Apply the Pythagorean theorem to find the unknown side length in the given triangle. Round your answer to the nearest tenth. If the bottom is 3 and the long side is 15
To apply the Pythagorean theorem, which states that in a right triangle the square of the length of the hypotenuse is equal to the sum of the squares of the lengths of the other two sides, we need to label the sides of the triangle.
Let's label the bottom side as a, the unknown side as b, and the long side as c.
We are given that the bottom side, a, has a length of 3, and the long side, c, has a length of 15.
Using the Pythagorean theorem, we can write the equation as:
a^2 + b^2 = c^2
Plugging in the values we know, we have:
3^2 + b^2 = 15^2
Simplifying this equation, we get:
9 + b^2 = 225
Subtracting 9 from both sides, we have:
b^2 = 216
To find the value of b, we need to take the square root of both sides:
√(b^2) = √216
b ≈ 14.7
Rounding this to the nearest tenth, the unknown side length, b, is approximately 14.7
To find the unknown side length of the triangle using the Pythagorean theorem, we can let the unknown side be represented by the variable "x". The Pythagorean theorem states that in a right-angled triangle, the square of the hypotenuse (the longest side) is equal to the sum of the squares of the other two sides.
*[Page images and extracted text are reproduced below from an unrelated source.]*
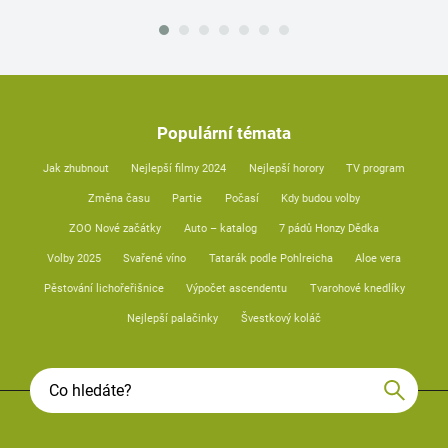
Populární témata
Jak zhubnout
Nejlepší filmy 2024
Nejlepší horory
TV program
Změna času
Partie
Počasí
Kdy budou volby
ZOO Nové začátky
Auto – katalog
7 pádů Honzy Dědka
Volby 2025
Svařené víno
Tatarák podle Pohlreicha
Aloe vera
Pěstování lichořeřišnice
Výpočet ascendentu
Tvarohové knedlíky
Nejlepší palačinky
Švestkový koláč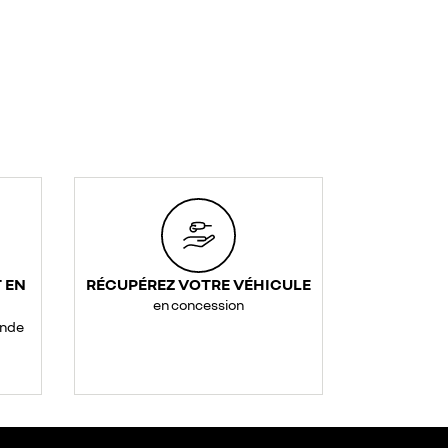
 EN
RÉCUPÉREZ VOTRE VÉHICULE
en concession
ande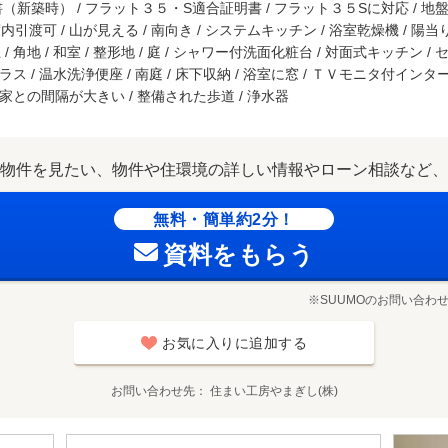
新築時） / フラット３５・S適合証明書 / フラット３５Sに対応 / 地盤調査
度内引渡可 / 山が見える / 南向き / システムキッチン / 浴室乾燥機 / 陽当
 角地 / 和室 / 整形地 / 庭 / シャワー付洗面化粧台 / 対面式キッチン /
ラス / 温水洗浄便座 / 南庭 / 床下収納 / 浴室に窓 / ＴＶモニタ付インター
 隣家との間隔が大きい / 整備された歩道 / 浄水器
物件を見たい、物件や住環境の詳しい情報やローン相談など、
無料・簡単約2分！
資料をもらう
※SUUMOのお問い合わ
お気に入りに追加する
お問い合わせ先
住まい工房やまぎし(株)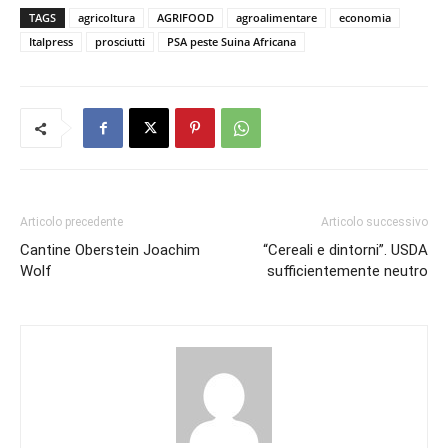
TAGS
agricoltura
AGRIFOOD
agroalimentare
economia
Italpress
prosciutti
PSA peste Suina Africana
Articolo precedente
Articolo successivo
Cantine Oberstein Joachim
“Cereali e dintorni”. USDA
Wolf
sufficientemente neutro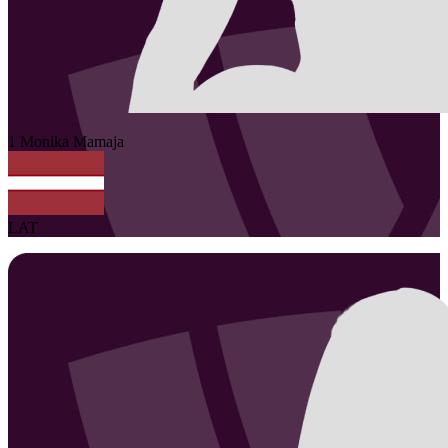
1
Monika
Mamaja
LAT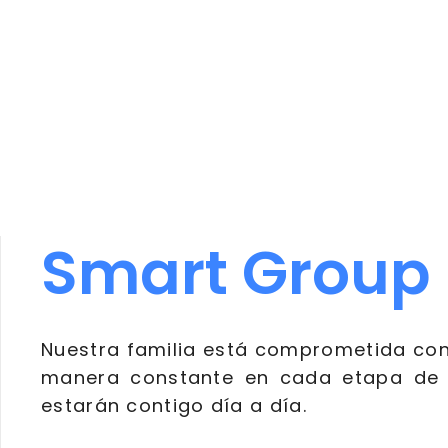
Smart Group
Nuestra familia está comprometida con
manera constante en cada etapa de 
estarán contigo día a día.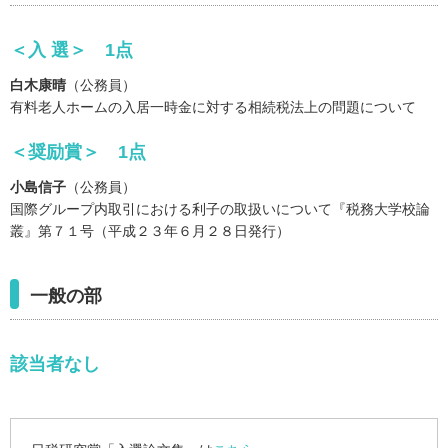
＜入 選＞ 1点
白木康晴
（公務員）
有料老人ホームの入居一時金に対する相続税法上の問題について
＜奨励賞＞ 1点
小島信子
（公務員）
国際グループ内取引における利子の取扱いについて『税務大学校論
叢』第７１号（平成２３年６月２８日発行）
一般の部
該当者なし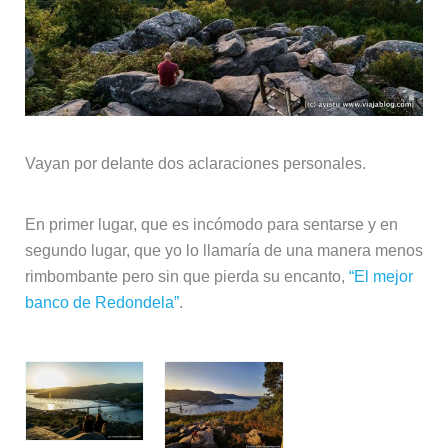
Vayan por delante dos aclaraciones personales.
En primer lugar, que es incómodo para sentarse y en
segundo lugar, que yo lo llamaría de una manera menos
rimbombante pero sin que pierda su encanto,
“El mejor
banco de Redondela”
.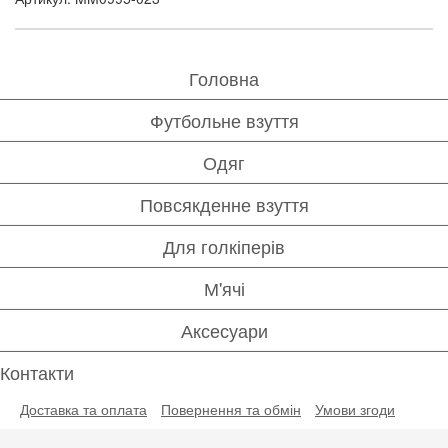
Головна
Футбольне взуття
Одяг
Повсякденне взуття
Для голкіперів
М'ячі
Аксесуари
Контакти
Доставка та оплата
Повернення та обмін
Умови згоди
In this case, the bottom side is given as 3 and the long side as 15. So, we have:
\(x^2 + 3^2 = 15^2\)
Simplifying the equation:
\(x^2 + 9 = 225\)
Subtracting 9 from both sides:
\(x^2 = 216\)
To find the value of "x", we take the square root of both sides:
\(x = \sqrt{216}\)
Calculating the square root:
\(x \approx 14.7\)
Therefore, the unknown side length is approximately 14.7 when rounded to the nearest tenth.
To apply the Pythagorean theorem to find the unknown side length, we need to consider that the theorem states:
"In a right triangle, the square of the length of the hypotenuse (the side opposite the right angle) is equal to the sum of the squares of the lengths of the other two sides."
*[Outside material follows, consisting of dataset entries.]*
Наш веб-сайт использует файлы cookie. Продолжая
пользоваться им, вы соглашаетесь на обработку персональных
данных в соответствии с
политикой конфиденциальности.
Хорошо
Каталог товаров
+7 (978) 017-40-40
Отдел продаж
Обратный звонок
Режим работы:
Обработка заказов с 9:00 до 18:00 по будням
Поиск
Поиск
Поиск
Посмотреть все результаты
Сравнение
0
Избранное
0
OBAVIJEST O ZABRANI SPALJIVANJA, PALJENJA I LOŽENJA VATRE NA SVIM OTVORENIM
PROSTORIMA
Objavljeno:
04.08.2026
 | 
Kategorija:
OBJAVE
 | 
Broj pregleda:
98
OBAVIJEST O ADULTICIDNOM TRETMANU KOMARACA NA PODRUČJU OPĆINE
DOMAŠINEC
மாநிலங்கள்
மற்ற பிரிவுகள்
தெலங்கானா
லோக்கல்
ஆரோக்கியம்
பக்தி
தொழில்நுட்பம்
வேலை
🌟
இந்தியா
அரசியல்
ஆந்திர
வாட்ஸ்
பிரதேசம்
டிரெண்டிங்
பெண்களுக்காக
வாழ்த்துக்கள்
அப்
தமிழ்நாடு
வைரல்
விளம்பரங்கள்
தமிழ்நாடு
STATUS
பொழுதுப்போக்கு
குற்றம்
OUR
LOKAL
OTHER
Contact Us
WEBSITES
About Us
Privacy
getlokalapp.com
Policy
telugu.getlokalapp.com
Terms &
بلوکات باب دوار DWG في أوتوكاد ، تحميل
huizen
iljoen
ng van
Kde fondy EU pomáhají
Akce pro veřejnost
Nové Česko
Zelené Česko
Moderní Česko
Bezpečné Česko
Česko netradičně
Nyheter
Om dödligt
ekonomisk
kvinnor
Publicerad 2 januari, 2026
Let's assign variables to each side of the triangle to make things easier. Let's say the bottom side (base) is represented by 'a', the long side (hypotenuse) by 'c', and the unknown side (height) by 'b'.
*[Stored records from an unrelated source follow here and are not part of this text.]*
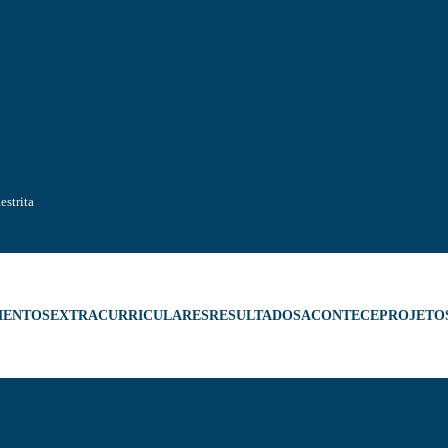
estrita
MENTOS
EXTRACURRICULARES
RESULTADOS
ACONTECE
PROJETO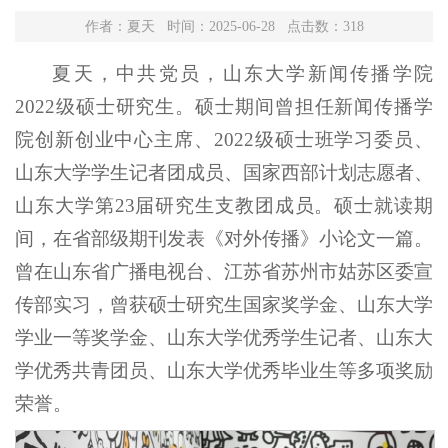
作者：夏天 时间：2025-06-28 点击数：
318
夏天，中共党员，山东大学新闻传播学院
2022级硕士研究生。硕士期间曾担任新闻传播学
院创新创业中心主席、2022级硕士班学习委员、
山东大学学生记者团成员、国家西部计划志愿者、
山东大学第23届研究生支教团成员。硕士就读期
间，在省部级期刊发表《对外传播》小论文一篇。
曾在山东省广播电视台、江苏省苏州市姑苏区委宣
传部实习，曾获硕士研究生国家奖学金、山东大学
学业一等奖学金、山东大学优秀学生记者、山东大
学优秀共青团员、山东大学优秀毕业生等多项奖励
荣誉。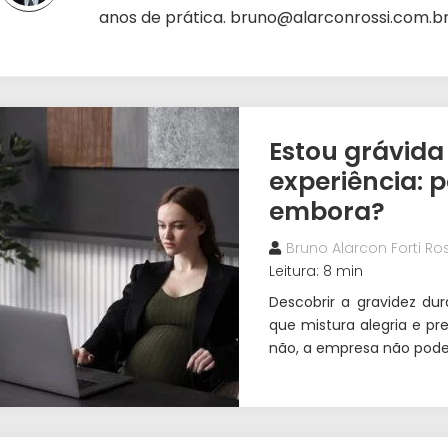
anos de prática. bruno@alarconrossi.com.b
Estou grávida
experiência:
embora?
Bruno Alarcon Forti Ros
Leitura: 8 min
Descobrir a gravidez d
que mistura alegria e p
não, a empresa não pode 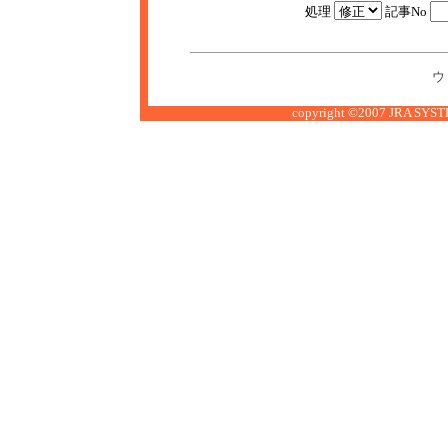
処理
記事No
ウ
copyright ©2007 JRA SYSTE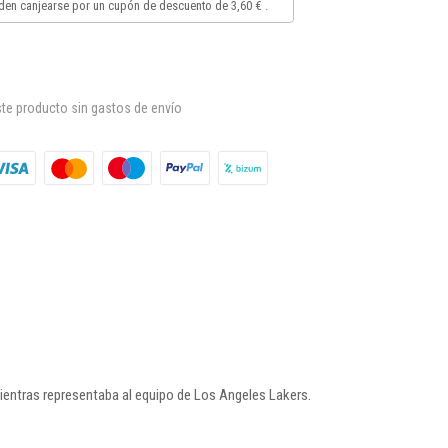
en canjearse por un cupón de descuento de
3,60 €
.
te producto sin gastos de envío
 mientras representaba al equipo de Los Angeles Lakers.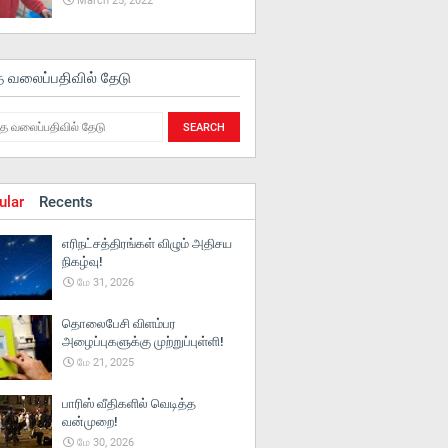
March 25, 2022
த வலைப்பதிவில் தேடு
ular
Recents
எரிநட்சத்திரங்கள் விழும் அதிசய
நிகழ்வு!
மே 31, 2026
தொலைபேசி விளம்பர
அழைப்புகளுக்கு முற்றுப்புள்ளி!
மே 21, 2025
பாரிஸ் வீதிகளில் வெடித்த
வன்முறை!
மே 30, 2026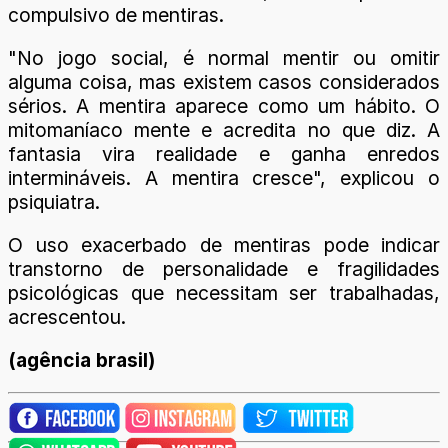
compulsivo de mentiras.
"No jogo social, é normal mentir ou omitir
alguma coisa, mas existem casos considerados
sérios. A mentira aparece como um hábito. O
mitomaníaco mente e acredita no que diz. A
fantasia vira realidade e ganha enredos
intermináveis. A mentira cresce", explicou o
psiquiatra.
O uso exacerbado de mentiras pode indicar
transtorno de personalidade e fragilidades
psicológicas que necessitam ser trabalhadas,
acrescentou.
(agência brasil)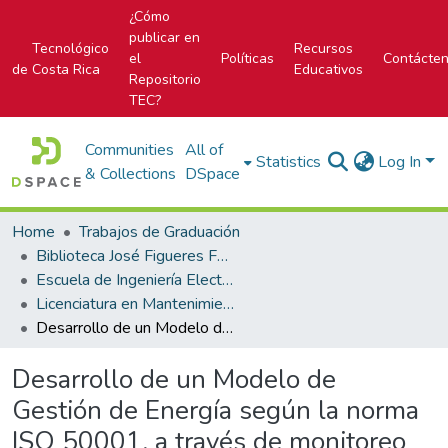
¿Cómo
publicar en
Tecnológico
Recursos
el
Políticas
Contácte
de Costa Rica
Educativos
Repositorio
TEC?
Communities
All of
Statistics
Log In
& Collections
DSpace
Home
Trabajos de Graduación
Biblioteca José Figueres Ferrer
Escuela de Ingeniería Electromecánica
Licenciatura en Mantenimiento Industrial
Desarrollo de un Modelo de Gestión de Energía según la norma ISO 50001, a través de monitoreo basado en IoT en una PYME en Buenos Aires de Puntarenas
Desarrollo de un Modelo de
Gestión de Energía según la norma
ISO 50001, a través de monitoreo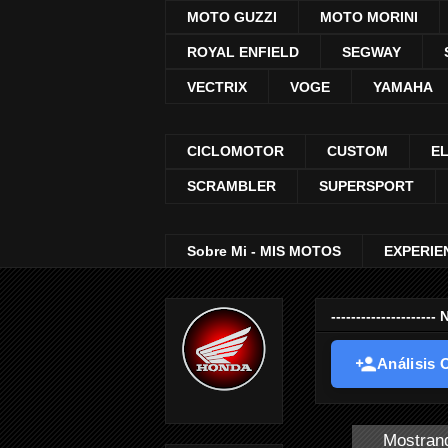
MOTO GUZZI
MOTO MORINI
ROYAL ENFIELD
SEGWAY
VECTRIX
VOGE
YAMAHA
CICLOMOTOR
CUSTOM
E
SCRAMBLER
SUPERSPORT
Sobre Mi - MIS MOTOS
EXPERIE
-----------------
Análisis O
Mostrand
We have the following information:
a = 3 (the bottom side)
c = 15 (the long side)
Using the Pythagorean theorem, we can write the equation as:
a² + b² = c²
Plugging in the given values, we get:
3² + b² = 15²
Simplifying this equation, we have:
9 + b² = 225
Subtracting 9 from both sides, we get:
b² = 225 - 9
b² = 216
To find 'b', we need to take the square root of both sides of the equation:
√(b²) = ±√216
Taking the square root of 216, we get:
b ≈ ±14.7
Since the side length cannot be negative in this context, we can round the answer to the nearest tenth:
b ≈ 14.7
Therefore, the unknown side length (height) of the triangle is approximately 14.7 units.